# WHAT IS REQUIRED
When scanning the data, count every line with "gente" in it, and report only the resulting number.

# EXTRACTED DATA

# # # # # # #

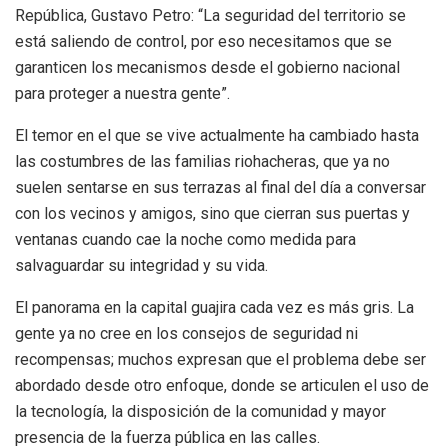
República, Gustavo Petro: “La seguridad del territorio se
está saliendo de control, por eso necesitamos que se
garanticen los mecanismos desde el gobierno nacional
para proteger a nuestra gente”.
El temor en el que se vive actualmente ha cambiado hasta
las costumbres de las familias riohacheras, que ya no
suelen sentarse en sus terrazas al final del día a conversar
con los vecinos y amigos, sino que cierran sus puertas y
ventanas cuando cae la noche como medida para
salvaguardar su integridad y su vida.
El panorama en la capital guajira cada vez es más gris. La
gente ya no cree en los consejos de seguridad ni
recompensas; muchos expresan que el problema debe ser
abordado desde otro enfoque, donde se articulen el uso de
la tecnología, la disposición de la comunidad y mayor
presencia de la fuerza pública en las calles.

# # # # # # #

# ANSWER BOX
2